Mangrove Marine Sanctuary at Nono’a Saleimoa
CHEC teamed up with Rotary International and other partners to establish a mangrove marine sanctuary at Nono’a Saleimoa. The sanctuary will be preserved in perpetuity, dedicating the site for the education and sustainable livelihoods of the Samoan people.
Mangroves in Samoa
CHEC was a sponsor of Rotary Club Apia, Samoa’s mangrove restoration project which is helping to restore and maintain the mangrove ecosystem to mitigate the onset of rising sea levels at Saleimoa, a small village on the Samoan island of Upolu. The project is also teaching cultural heritage as well as knowledge that mangrove ecosystems are fish and shellfish nurseries, and how their destruction and overfishing can deplete a national resource. The other sponsors included the Sustainable Markets Initiative (SMI), SpaceX, the Samoa Ministry of Natural Resources and Environment (MNRE), Rotary in London and the Rotary Club of London.
Human Ecology Foundation Trustee, Dr. Donnell Davis represented CHEC at the project launch, meeting Judith Diment, Rotary international’s representative to the Commonwealth who initiated the Samoan mangrove project. King Charles attended the opening event.
Technical leadership, training and advice was provided by Dr Chris Puttock, Chair of the Rotary Action Groups Advisory Council and a botanist with a deep appreciation for mangroves. Originally from Australia, Chris has global experience of mangrove protection and restoration realising the multiple benefits mangroves provide for life on earth. He led the planting of 400 mangrove tree seedlings in a nursery areas two weeks before the 2024 CHOGM and will supervise their eventual transfer to the mangrove restoration site.

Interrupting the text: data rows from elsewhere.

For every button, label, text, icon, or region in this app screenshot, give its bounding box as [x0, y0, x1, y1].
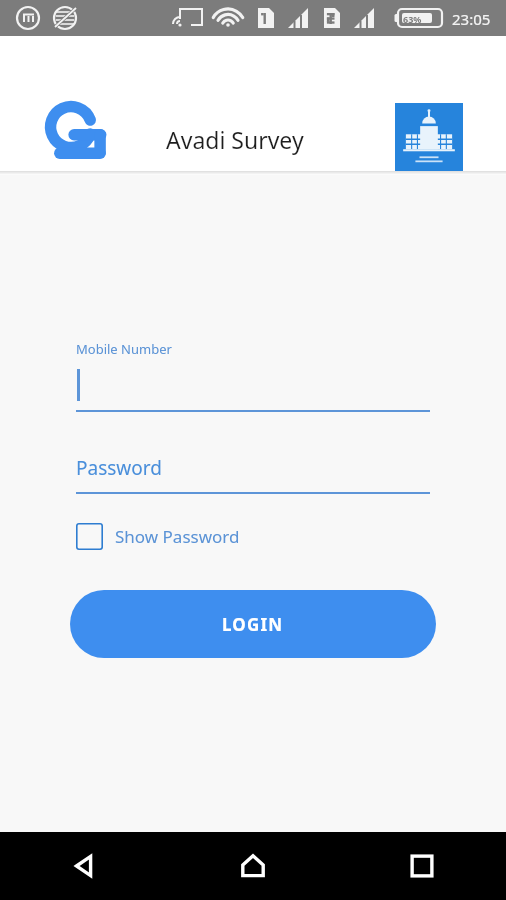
button[interactable]: Recent apps — [337, 832, 506, 900]
button[interactable]: Avadi Corporation — [395, 103, 463, 171]
button[interactable]: Back — [0, 832, 168, 900]
button[interactable]: Mobile Number — [76, 340, 430, 412]
staticText: 63% — [403, 13, 422, 25]
button[interactable]: App logo — [45, 101, 107, 163]
staticText: Avadi Survey — [166, 124, 304, 155]
staticText: 23:05 — [452, 9, 491, 29]
button[interactable]: Show Password — [76, 518, 240, 554]
staticText: Show Password — [115, 525, 240, 548]
staticText: LOGIN — [222, 613, 284, 636]
staticText: Password — [76, 455, 162, 481]
staticText: Mobile Number — [76, 340, 172, 358]
button[interactable]: Home — [168, 832, 337, 900]
button[interactable]: LOGIN — [70, 590, 436, 658]
button[interactable]: Password — [76, 455, 430, 494]
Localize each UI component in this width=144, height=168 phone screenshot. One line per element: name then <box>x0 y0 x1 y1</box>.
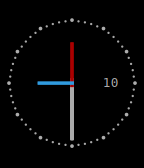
staticText: 10 <box>103 75 119 90</box>
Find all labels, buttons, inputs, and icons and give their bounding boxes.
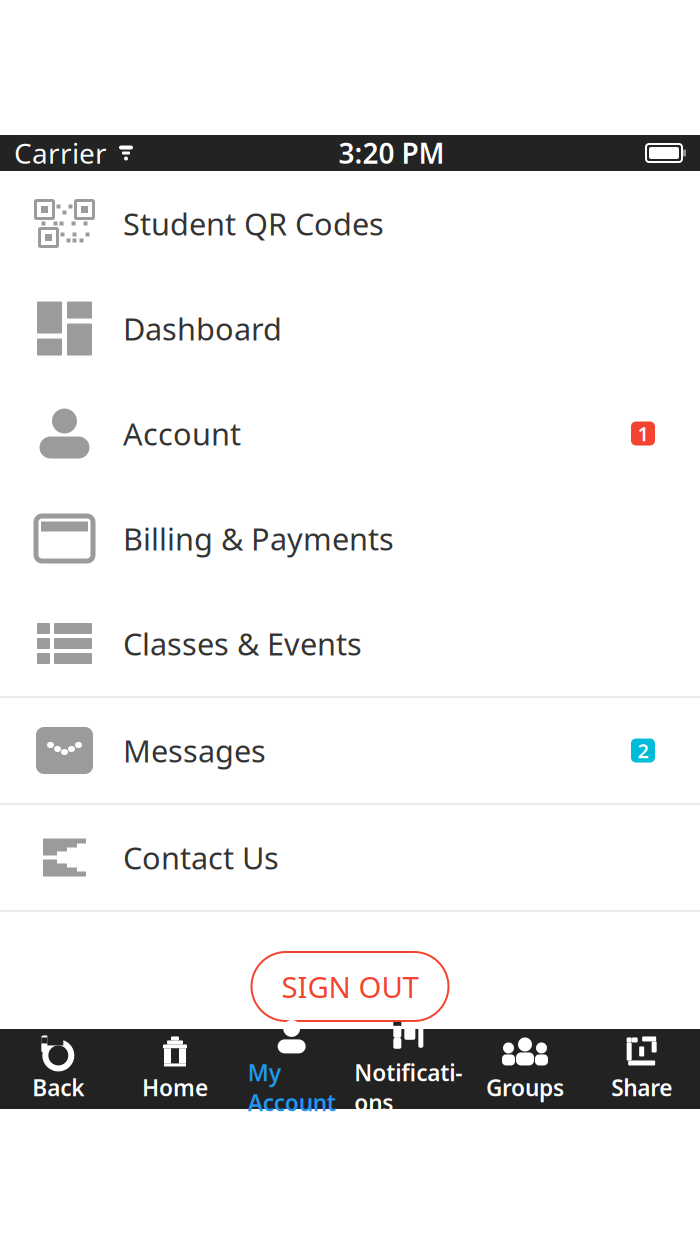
staticText: Notifications bbox=[354, 1057, 462, 1118]
staticText: Messages bbox=[123, 730, 266, 771]
button[interactable]: Notifications bbox=[350, 1029, 467, 1109]
staticText: Billing & Payments bbox=[123, 518, 394, 559]
staticText: 1 bbox=[638, 420, 648, 447]
staticText: Contact Us bbox=[123, 837, 279, 878]
button[interactable]: Home bbox=[117, 1029, 233, 1109]
staticText: Back bbox=[32, 1072, 84, 1102]
staticText: Carrier bbox=[14, 134, 107, 172]
staticText: Groups bbox=[486, 1072, 564, 1102]
button[interactable]: Messages bbox=[0, 698, 700, 803]
button[interactable]: Contact Us bbox=[0, 805, 700, 910]
button[interactable]: Share bbox=[583, 1029, 700, 1109]
button[interactable]: SIGN OUT bbox=[252, 952, 448, 1021]
staticText: SIGN OUT bbox=[282, 967, 418, 1006]
staticText: Student QR Codes bbox=[123, 203, 384, 244]
button[interactable]: Billing & Payments bbox=[0, 486, 700, 591]
button[interactable]: Groups bbox=[467, 1029, 583, 1109]
staticText: My Account bbox=[248, 1057, 336, 1118]
staticText: Classes & Events bbox=[123, 623, 362, 664]
staticText: Account bbox=[123, 413, 241, 454]
button[interactable]: Student QR Codes bbox=[0, 171, 700, 276]
button[interactable]: Dashboard bbox=[0, 276, 700, 381]
staticText: 2 bbox=[638, 737, 648, 764]
staticText: Share bbox=[611, 1072, 672, 1102]
button[interactable]: Account bbox=[0, 381, 700, 486]
staticText: 3:20 PM bbox=[338, 134, 444, 172]
button[interactable]: Classes & Events bbox=[0, 591, 700, 696]
button[interactable]: My Account bbox=[233, 1029, 350, 1109]
button[interactable]: Back bbox=[0, 1029, 117, 1109]
staticText: Home bbox=[142, 1072, 208, 1102]
staticText: Dashboard bbox=[123, 308, 282, 349]
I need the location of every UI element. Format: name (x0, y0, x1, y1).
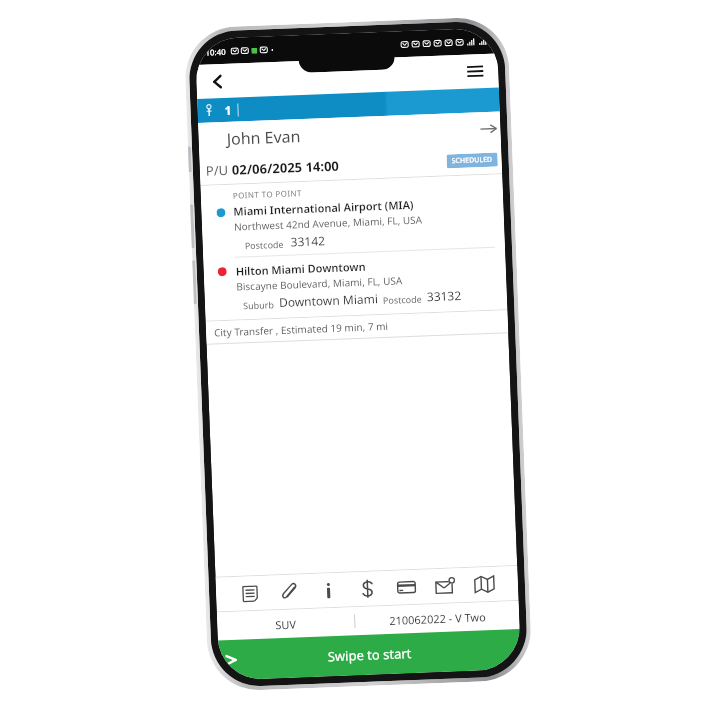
staticText: SUV (275, 617, 297, 632)
button[interactable]: John Evan (198, 111, 501, 157)
button[interactable]: SCHEDULED (452, 155, 493, 166)
staticText: Hilton Miami Downtown (235, 259, 366, 279)
staticText: Swipe to start (327, 644, 412, 665)
button[interactable]: Payment (386, 570, 427, 605)
button[interactable]: 210062022 - V Two (355, 601, 520, 635)
button[interactable]: Map (464, 567, 505, 602)
staticText: SCHEDULED (452, 155, 493, 166)
staticText: 02/06/2025 14:00 (232, 157, 340, 179)
staticText: 210062022 - V Two (389, 609, 486, 628)
staticText: John Evan (226, 125, 301, 150)
staticText: City Transfer , Estimated 19 min, 7 mi (214, 319, 389, 340)
staticText: Suburb (243, 298, 274, 311)
button[interactable]: Notes (230, 576, 271, 611)
staticText: Northwest 42nd Avenue, Miami, FL, USA (234, 212, 423, 234)
staticText: 33142 (290, 232, 326, 250)
button[interactable]: Back (202, 66, 233, 97)
staticText: P/U (206, 161, 232, 180)
button[interactable]: Price (347, 571, 388, 607)
button[interactable]: Info (308, 573, 349, 608)
staticText: Downtown Miami (279, 290, 378, 310)
staticText: 33132 (426, 287, 462, 304)
button[interactable]: Messages (425, 568, 466, 604)
staticText: POINT TO POINT (233, 187, 302, 201)
button[interactable]: Miami International Airport (MIA) (201, 193, 505, 253)
staticText: Miami International Airport (MIA) (233, 197, 414, 219)
staticText: Biscayne Boulevard, Miami, FL, USA (236, 273, 402, 294)
button[interactable]: SUV (217, 607, 355, 641)
button[interactable]: Swipe to start (218, 629, 521, 681)
button[interactable]: Hilton Miami Downtown (204, 253, 507, 313)
staticText: 1 (224, 102, 232, 118)
button[interactable]: Menu (460, 56, 491, 87)
staticText: Postcode (244, 238, 284, 251)
button[interactable]: Attachments (269, 574, 310, 610)
staticText: Postcode (383, 292, 422, 306)
staticText: 10:40 (205, 46, 226, 58)
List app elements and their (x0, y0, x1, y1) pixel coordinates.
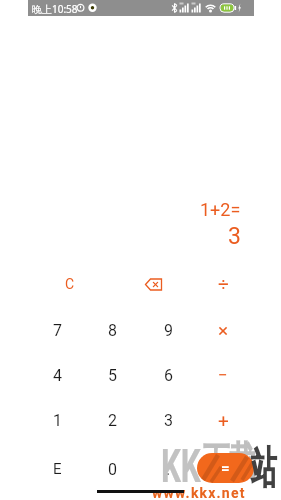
staticText: 7 (53, 321, 62, 340)
button[interactable]: E (33, 449, 81, 489)
button[interactable] (130, 264, 178, 304)
button[interactable]: = (197, 453, 254, 483)
staticText: 4 (53, 366, 62, 385)
button[interactable]: 9 (144, 310, 192, 350)
staticText: 0 (108, 460, 117, 479)
staticText: . (166, 460, 171, 479)
button[interactable]: 8 (88, 310, 136, 350)
staticText: 6 (164, 366, 173, 385)
button[interactable]: 0 (88, 449, 136, 489)
staticText: 3 (228, 223, 241, 250)
button[interactable]: 5 (88, 355, 136, 395)
staticText: 8 (108, 321, 117, 340)
button[interactable]: + (199, 400, 247, 440)
staticText: × (218, 319, 229, 341)
staticText: 3 (164, 411, 173, 430)
button[interactable]: − (199, 355, 247, 395)
staticText: = (221, 459, 230, 477)
button[interactable]: C (46, 264, 94, 304)
staticText: 2 (108, 411, 117, 430)
button[interactable]: 2 (88, 400, 136, 440)
button[interactable]: 3 (144, 400, 192, 440)
staticText: 9 (164, 321, 173, 340)
button[interactable]: 4 (33, 355, 81, 395)
staticText: + (218, 409, 229, 431)
button[interactable]: ÷ (199, 264, 247, 304)
staticText: 晚上10:58 (32, 2, 78, 16)
button[interactable]: 1 (33, 400, 81, 440)
staticText: 1+2= (200, 199, 241, 220)
staticText: 1 (53, 411, 62, 430)
staticText: − (218, 365, 228, 385)
staticText: C (65, 276, 75, 292)
button[interactable]: . (144, 449, 192, 489)
staticText: 下载 (203, 437, 255, 490)
staticText: 5 (108, 366, 117, 385)
staticText: 站 (251, 441, 276, 496)
staticText: ÷ (218, 273, 229, 295)
staticText: E (53, 460, 62, 478)
button[interactable]: × (199, 310, 247, 350)
button[interactable]: 6 (144, 355, 192, 395)
button[interactable]: 7 (33, 310, 81, 350)
staticText: www.kkx.net (152, 485, 246, 500)
staticText: KK (161, 439, 201, 493)
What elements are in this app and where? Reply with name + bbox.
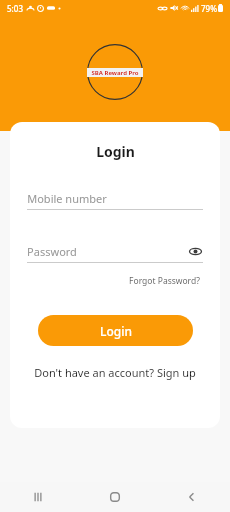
staticText: Login <box>100 323 132 339</box>
staticText: Login <box>96 142 135 161</box>
button[interactable]: Don't have an account? Sign up <box>31 363 199 382</box>
staticText: SBA Reward Pro <box>91 69 139 77</box>
staticText: Mobile number <box>27 191 107 206</box>
staticText: 5:03 <box>7 3 23 14</box>
button[interactable]: Show password <box>187 243 203 259</box>
button[interactable]: Back <box>153 482 230 512</box>
staticText: Password <box>27 244 77 259</box>
button[interactable]: Login <box>38 315 193 346</box>
staticText: Forgot Password? <box>129 275 200 287</box>
button[interactable]: Recent apps <box>0 482 76 512</box>
button[interactable]: Home <box>76 482 153 512</box>
staticText: Don't have an account? Sign up <box>34 365 196 380</box>
button[interactable]: Forgot Password? <box>127 273 202 289</box>
staticText: 79% <box>201 3 217 14</box>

The environmental and social benefits of such a project have wide ramifications. For example, mangroves store carbon within their own ecosystems. Mangrove leaves and detritus, which absorb carbon, are carried down into the underlying swamp mud and sand by all the burrowing animals and insects, so looking up carbon that might have been released to the atmosphere and have contributed to climate change.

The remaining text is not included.